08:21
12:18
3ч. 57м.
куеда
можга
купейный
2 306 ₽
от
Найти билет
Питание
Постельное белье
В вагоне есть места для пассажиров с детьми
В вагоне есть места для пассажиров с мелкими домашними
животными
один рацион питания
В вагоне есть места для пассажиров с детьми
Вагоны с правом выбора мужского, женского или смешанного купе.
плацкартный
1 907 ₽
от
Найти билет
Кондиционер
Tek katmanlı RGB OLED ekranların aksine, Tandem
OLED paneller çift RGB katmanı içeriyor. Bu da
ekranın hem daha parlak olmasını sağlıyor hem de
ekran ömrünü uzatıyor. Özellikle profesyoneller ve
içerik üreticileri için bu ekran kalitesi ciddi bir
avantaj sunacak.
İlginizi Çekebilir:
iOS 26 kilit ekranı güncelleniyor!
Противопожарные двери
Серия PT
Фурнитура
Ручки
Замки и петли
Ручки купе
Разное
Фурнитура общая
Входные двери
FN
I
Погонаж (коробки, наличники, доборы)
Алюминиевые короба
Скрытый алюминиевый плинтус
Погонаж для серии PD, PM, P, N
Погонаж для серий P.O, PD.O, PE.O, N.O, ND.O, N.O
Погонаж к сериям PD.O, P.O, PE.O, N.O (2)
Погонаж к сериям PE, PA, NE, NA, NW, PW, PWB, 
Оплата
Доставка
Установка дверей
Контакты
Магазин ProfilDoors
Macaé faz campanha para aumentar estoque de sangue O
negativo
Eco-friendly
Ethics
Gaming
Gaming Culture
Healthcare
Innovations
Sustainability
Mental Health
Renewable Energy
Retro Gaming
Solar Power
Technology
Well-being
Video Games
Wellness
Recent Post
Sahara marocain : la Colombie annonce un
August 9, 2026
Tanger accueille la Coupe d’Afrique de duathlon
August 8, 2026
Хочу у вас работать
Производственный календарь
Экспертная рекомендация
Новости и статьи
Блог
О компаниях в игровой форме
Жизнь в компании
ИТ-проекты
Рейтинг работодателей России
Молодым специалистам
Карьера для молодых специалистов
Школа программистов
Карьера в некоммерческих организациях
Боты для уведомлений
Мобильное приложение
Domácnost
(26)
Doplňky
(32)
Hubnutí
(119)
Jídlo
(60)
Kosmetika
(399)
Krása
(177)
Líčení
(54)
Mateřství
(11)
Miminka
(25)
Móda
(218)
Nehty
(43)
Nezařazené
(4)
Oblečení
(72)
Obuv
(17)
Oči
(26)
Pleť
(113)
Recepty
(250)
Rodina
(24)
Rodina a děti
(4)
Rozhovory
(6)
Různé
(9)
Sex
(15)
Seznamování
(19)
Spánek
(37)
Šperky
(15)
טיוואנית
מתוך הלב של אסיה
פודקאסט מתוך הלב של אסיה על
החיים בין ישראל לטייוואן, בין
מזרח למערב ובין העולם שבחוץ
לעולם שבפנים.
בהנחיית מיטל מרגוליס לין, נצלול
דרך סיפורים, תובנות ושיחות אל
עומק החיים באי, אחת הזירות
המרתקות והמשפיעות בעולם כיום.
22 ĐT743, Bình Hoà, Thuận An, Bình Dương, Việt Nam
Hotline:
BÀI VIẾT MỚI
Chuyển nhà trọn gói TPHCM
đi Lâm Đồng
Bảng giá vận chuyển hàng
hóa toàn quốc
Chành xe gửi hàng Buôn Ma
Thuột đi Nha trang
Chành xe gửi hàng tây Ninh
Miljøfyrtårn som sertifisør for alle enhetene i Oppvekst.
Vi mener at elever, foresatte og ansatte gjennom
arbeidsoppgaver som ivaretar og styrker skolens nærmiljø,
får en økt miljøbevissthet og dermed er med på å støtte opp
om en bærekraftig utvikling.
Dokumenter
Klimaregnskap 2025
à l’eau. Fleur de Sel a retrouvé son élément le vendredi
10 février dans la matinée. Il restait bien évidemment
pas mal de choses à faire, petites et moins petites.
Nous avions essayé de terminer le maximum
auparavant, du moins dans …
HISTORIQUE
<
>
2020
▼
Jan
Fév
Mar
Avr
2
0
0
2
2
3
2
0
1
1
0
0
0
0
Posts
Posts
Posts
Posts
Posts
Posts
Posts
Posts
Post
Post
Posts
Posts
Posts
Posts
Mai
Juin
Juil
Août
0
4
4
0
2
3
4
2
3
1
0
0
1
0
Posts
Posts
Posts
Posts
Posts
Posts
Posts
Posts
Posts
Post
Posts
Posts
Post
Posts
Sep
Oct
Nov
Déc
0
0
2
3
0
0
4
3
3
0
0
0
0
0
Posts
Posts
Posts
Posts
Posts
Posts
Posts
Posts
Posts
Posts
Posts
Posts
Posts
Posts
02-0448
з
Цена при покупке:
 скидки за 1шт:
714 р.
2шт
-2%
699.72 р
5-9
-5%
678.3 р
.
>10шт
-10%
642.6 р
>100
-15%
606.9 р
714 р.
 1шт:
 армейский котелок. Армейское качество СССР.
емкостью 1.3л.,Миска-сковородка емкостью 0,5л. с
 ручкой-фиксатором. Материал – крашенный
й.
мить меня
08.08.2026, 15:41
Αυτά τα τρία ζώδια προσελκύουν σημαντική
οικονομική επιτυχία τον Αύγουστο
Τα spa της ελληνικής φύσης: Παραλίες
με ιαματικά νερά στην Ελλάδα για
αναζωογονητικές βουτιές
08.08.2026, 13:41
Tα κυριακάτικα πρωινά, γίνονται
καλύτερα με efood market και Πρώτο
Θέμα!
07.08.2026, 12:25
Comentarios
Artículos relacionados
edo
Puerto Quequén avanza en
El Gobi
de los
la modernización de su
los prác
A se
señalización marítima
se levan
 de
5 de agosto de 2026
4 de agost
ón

What is expected: Look through the entries above and quote exactly the lines from the line with "Рейтинг работодателей России" to the line with "Chành xe gửi hàng tây Ninh", counting both of those lines.

Answer for the task:
Рейтинг работодателей России
Молодым специалистам
Карьера для молодых специалистов
Школа программистов
Карьера в некоммерческих организациях
Боты для уведомлений
Мобильное приложение
Domácnost
(26)
Doplňky
(32)
Hubnutí
(119)
Jídlo
(60)
Kosmetika
(399)
Krása
(177)
Líčení
(54)
Mateřství
(11)
Miminka
(25)
Móda
(218)
Nehty
(43)
Nezařazené
(4)
Oblečení
(72)
Obuv
(17)
Oči
(26)
Pleť
(113)
Recepty
(250)
Rodina
(24)
Rodina a děti
(4)
Rozhovory
(6)
Různé
(9)
Sex
(15)
Seznamování
(19)
Spánek
(37)
Šperky
(15)
טיוואנית
מתוך הלב של אסיה
פודקאסט מתוך הלב של אסיה על
החיים בין ישראל לטייוואן, בין
מזרח למערב ובין העולם שבחוץ
לעולם שבפנים.
בהנחיית מיטל מרגוליס לין, נצלול
דרך סיפורים, תובנות ושיחות אל
עומק החיים באי, אחת הזירות
המרתקות והמשפיעות בעולם כיום.
22 ĐT743, Bình Hoà, Thuận An, Bình Dương, Việt Nam
Hotline:
BÀI VIẾT MỚI
Chuyển nhà trọn gói TPHCM
đi Lâm Đồng
Bảng giá vận chuyển hàng
hóa toàn quốc
Chành xe gửi hàng Buôn Ma
Thuột đi Nha trang
Chành xe gửi hàng tây Ninh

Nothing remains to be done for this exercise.